Fördermittel für die Gebäudesanierung wurden befristet aufgestockt, die steuerliche Absetzbarkeit ermöglicht. Aufgrund der langen Sanierungszyklen müssen energetische Standards kontinuierlich aber merklich angehoben werden. Heute neu errichtete Gebäude sollten daher dem Ziel der Klimaneutralität (KfW-Effizienzhausstandard 40) entsprechen.

Die Refinanzierungsbedingungen für Gebäude der Sozialwirtschaft, deren Träger keine Finanzreserven für umfangreiche Modernisierungsmaßnahmen besitzen (dürfen), müssen eine zeitnahe energetische Sanierung niedrigschwellig ermöglichen.

7. Digitalisierung: in den Dienst des sozial gerechten Klimaschutzes stellen

Der weltweite, durch die digitale Technik induzierte Stromverbrauch verursacht trotz Schwankungen ca. 3 Prozent der weltweiten CO2-Emissionen verursacht, Tendenz stark steigend. Die Zahl der Endgeräte steigt rapide, was trotz Stromverbrauchsreduktion pro Gerät zu höherem Gesamtverbrauch führt, ein klassischer Reboundeffekt. Weiter werden Netze und Rechenzentren deutlich ausgebaut werden, die Datenmengen erheblich zunehmen- ebenfalls mit steigendem Energieverbrauch. Die der digitalen Technik inhärenten kurzen Produktlebenszyklen werden dazu führen, dass der Markt der Gerätetechnik nicht gesättigt wird. Online-shopping verändert nicht nur Innenstädte und Konsumgewohnheiten, sondern hat auch Auswirkungen auf das Klima, insbesondere wenn die bestellten Produkte häufig zurückgeschickt werden. Seriöse Prognosen den künftigen Energiebedarf betreffend sind fehleranfällig, in „Worst-Case“-Szenarien wird von einem Anstieg des Stromverbrauchs von 3.000 TWh im Jahr 2018 auf fast 9.000 TWh im Jahr 2030 ausgegangen.

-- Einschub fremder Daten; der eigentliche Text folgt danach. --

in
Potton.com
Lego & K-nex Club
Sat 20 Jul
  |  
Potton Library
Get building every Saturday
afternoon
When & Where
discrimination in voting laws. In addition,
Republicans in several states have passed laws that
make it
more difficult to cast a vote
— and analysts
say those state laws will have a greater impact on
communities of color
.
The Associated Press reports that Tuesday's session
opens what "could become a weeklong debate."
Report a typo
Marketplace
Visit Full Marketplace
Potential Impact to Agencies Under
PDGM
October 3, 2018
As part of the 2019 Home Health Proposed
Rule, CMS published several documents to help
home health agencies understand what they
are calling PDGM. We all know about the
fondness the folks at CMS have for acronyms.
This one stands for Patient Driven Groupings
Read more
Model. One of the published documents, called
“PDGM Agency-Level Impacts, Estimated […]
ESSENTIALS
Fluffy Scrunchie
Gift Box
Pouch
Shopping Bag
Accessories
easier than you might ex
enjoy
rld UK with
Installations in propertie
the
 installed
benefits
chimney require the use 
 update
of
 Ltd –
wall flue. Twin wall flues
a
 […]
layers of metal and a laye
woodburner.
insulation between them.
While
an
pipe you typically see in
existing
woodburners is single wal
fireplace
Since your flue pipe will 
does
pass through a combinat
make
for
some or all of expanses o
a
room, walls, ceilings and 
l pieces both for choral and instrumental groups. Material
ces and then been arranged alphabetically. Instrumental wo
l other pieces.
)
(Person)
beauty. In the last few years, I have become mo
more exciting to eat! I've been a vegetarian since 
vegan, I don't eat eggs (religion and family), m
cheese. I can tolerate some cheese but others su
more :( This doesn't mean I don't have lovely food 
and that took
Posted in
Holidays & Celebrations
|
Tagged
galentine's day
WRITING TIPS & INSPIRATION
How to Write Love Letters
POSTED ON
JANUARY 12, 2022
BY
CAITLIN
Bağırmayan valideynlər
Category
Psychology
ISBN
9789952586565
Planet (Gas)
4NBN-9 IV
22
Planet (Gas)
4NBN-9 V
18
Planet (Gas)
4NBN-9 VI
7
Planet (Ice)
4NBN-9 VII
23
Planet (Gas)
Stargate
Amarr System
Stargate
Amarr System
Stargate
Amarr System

Bisher werden die digitalen Ressourcen überwiegend für konventionelles Wachstum eingesetzt, es dominieren Aspekte der Unterhaltung, der Bequemlichkeit, der Sicherheit und nicht zuletzt ökonomische Gewinnerwartungen. Digitale Technologien könnten jedoch konsequent für die Dekarbonisierung genutzt werden, bspw. durch die Erfassung von Emissions- und Ressourcenfußabdrücken über die gesamte Wertschöpfungskette hinweg oder zur Bepreisung von Umweltgütern. Dafür sollten IT-Infrastrukturen als Teil der öffentlichen Daseinsvorsorge etabliert und gefördert werden, um diskriminierungsfreien Zugang zu gewährleisten. Konkrete Vorgaben die Ressourceneffizienz von Endgeräten, von Servern und das Recycling betreffend sind essenziell. Strenge Vorschriften, wie bspw. die Ökodesign-Richtlinie müssen zeitnah auf neue Produkttypen ausgeweitet werden. Auch der Suffizienzgedanke sollte deutlich stärker Eingang in die digitale Transformation erhalten. Technologische Entwicklungen sollten einen Klimacheck unterlaufen. Nicht zuletzt ist der rasche Ausbau der erneuerbaren Energien unabdingbar, damit Digitalisierung die klimapolitischen Anstrengungen nicht konterkariert.